Recently freed Colombian hostage Clara Rojas was reunited with her son Emmanuel on Sunday, while a child welfare agency granted her full custody of the 3-year-old child, media reported.
Rojas gave birth to Emmanuel in 2004 when she was a captive of the FARC rebel army, but the guerrillas took the child away when he was 8 months old.
Accompanied by her aging mother and brother, Rojas returned to Bogota on Sunday nearly six years after she was kidnapped. She then paid a private visit to the boy in a foster home, with a photo of him hanging around her neck.
The meeting between mother and son lasted about two hours. A government official said it was "a very emotional moment."
"I am extremely moved to be back in my land. ... I feel like I've been reborn, I am back to life," Rojas said. But she added: "This is not a total happiness because many (hostages) remain and we are waiting for them."
On the same day, a director of Colombia's child welfare agency said it has granted Rojas full custody of Emmanuel.
"Emmanuel must be with his mother," Elvira Forero, the head of the Child Welfare Institute of Colombia, told reporters. "He must enjoy this right that has been taken away from him by the FARC."

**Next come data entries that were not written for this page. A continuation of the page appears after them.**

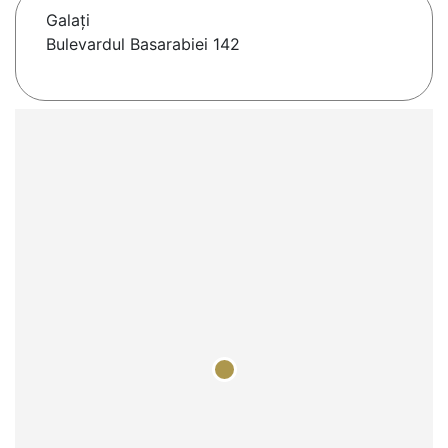
Galaţi
Bulevardul Basarabiei 142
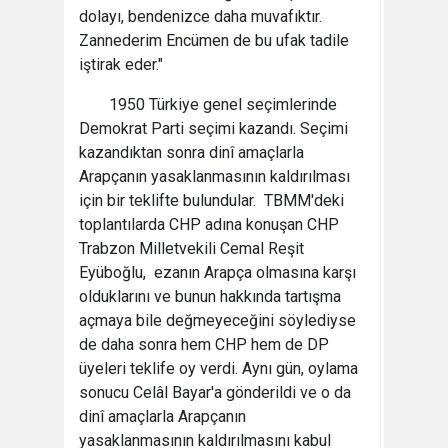
dolayı, bendenizce daha muvafıktır.
Zannederim Encümen de bu ufak tadile
iştirak eder."
1950 Türkiye genel seçimlerinde
Demokrat Parti seçimi kazandı. Seçimi
kazandıktan sonra dinî amaçlarla
Arapçanın yasaklanmasının kaldırılması
için bir teklifte bulundular. TBMM'deki
toplantılarda CHP adına konuşan CHP
Trabzon Milletvekili Cemal Reşit
Eyüboğlu, ezanın Arapça olmasına karşı
olduklarını ve bunun hakkında tartışma
açmaya bile değmeyeceğini söylediyse
de daha sonra hem CHP hem de DP
üyeleri teklife oy verdi. Aynı gün, oylama
sonucu Celâl Bayar'a gönderildi ve o da
dinî amaçlarla Arapçanın
yasaklanmasının kaldırılmasını kabul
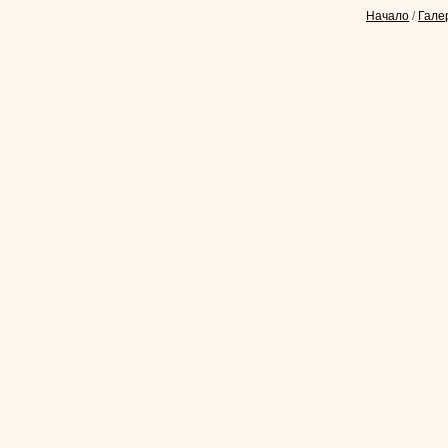
Начало
/
Гале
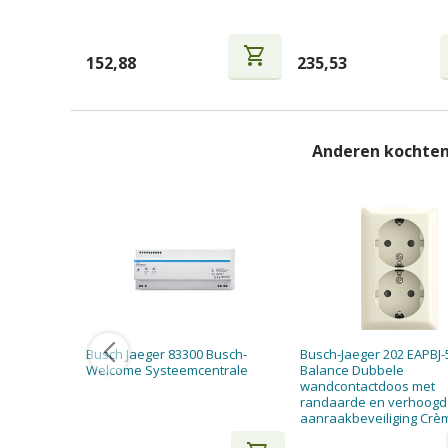
shopping_cart
152,88
235,53
Anderen kochten
Busch Jaeger 83300 Busch-
Busch-Jaeger 202 EAPBJ-
Welcome Systeemcentrale
Balance Dubbele
wandcontactdoos met
randaarde en verhoog
aanraakbeveiliging Crè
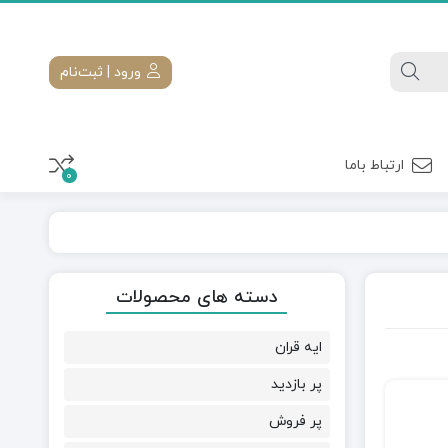
ورود | ثبت‌نام
ارتباط باما
0
دسته های محصولات
ایه قران
پر بازدید
پر فروش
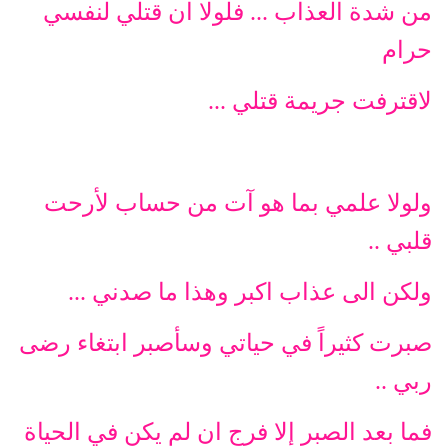
من شدة العذاب ... فلولا ان قتلي لنفسي
حرام
لاقترفت جريمة قتلي ...
ولولا علمي بما هو آت من حساب لأرحت
قلبي ..
ولكن الى عذاب اكبر وهذا ما صدني ...
صبرت كثيراً في حياتي وسأصبر ابتغاء رضى
ربي ..
فما بعد الصبر إلا فرج ان لم يكن في الحياة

After he was taken away from his mother, Emmanuel was handed to Colombian social services with a broken arm and leishmaniasis -- a parasitic disease that causes fever, coughing and diarrhea. He was then placed in the foster home in the capital, Bogota, where he has been for the past two years, with his true identity remaining unaware.

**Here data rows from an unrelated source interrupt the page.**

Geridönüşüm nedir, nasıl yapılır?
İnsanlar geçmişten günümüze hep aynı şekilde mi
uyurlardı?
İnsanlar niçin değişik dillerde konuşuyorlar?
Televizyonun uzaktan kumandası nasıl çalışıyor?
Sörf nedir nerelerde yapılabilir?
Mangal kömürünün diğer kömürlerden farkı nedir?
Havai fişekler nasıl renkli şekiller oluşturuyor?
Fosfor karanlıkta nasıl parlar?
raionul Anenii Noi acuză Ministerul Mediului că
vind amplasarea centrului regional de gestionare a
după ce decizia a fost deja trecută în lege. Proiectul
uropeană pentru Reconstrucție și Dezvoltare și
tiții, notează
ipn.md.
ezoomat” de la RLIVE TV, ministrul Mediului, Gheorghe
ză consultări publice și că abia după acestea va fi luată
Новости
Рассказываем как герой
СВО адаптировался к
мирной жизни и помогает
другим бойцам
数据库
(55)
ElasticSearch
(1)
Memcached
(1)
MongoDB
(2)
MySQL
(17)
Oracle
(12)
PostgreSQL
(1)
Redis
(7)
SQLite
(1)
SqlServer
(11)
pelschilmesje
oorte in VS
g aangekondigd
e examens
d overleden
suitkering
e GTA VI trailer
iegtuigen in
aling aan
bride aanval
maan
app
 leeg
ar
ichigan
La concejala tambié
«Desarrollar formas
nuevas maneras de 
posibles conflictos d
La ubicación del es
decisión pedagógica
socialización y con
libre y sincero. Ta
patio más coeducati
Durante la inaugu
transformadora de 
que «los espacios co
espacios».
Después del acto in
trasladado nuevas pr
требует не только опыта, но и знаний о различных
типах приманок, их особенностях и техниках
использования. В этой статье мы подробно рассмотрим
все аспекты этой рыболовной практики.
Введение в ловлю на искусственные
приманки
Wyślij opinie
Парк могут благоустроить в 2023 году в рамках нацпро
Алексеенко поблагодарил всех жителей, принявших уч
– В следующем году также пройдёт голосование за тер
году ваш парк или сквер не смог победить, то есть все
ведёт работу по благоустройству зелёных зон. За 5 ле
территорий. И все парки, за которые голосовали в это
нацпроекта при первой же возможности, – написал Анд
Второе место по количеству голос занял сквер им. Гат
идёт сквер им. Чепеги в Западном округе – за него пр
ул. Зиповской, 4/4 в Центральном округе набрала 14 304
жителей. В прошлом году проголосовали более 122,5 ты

Shortly before Rojas' release, authorities discovered Emmanuel living in the foster home, and guessed his identity based on what little was known about him, including that he had a fractured arm. DNA tests later confirmed their suspicions.
Rojas, a former vice-presidential candidate, was released with former congresswoman Consuelo Gonzalez on Thursday in a deal brokered by Venezuelan President Hugo Chavez.
She said she did not know the whereabouts of the boy's father.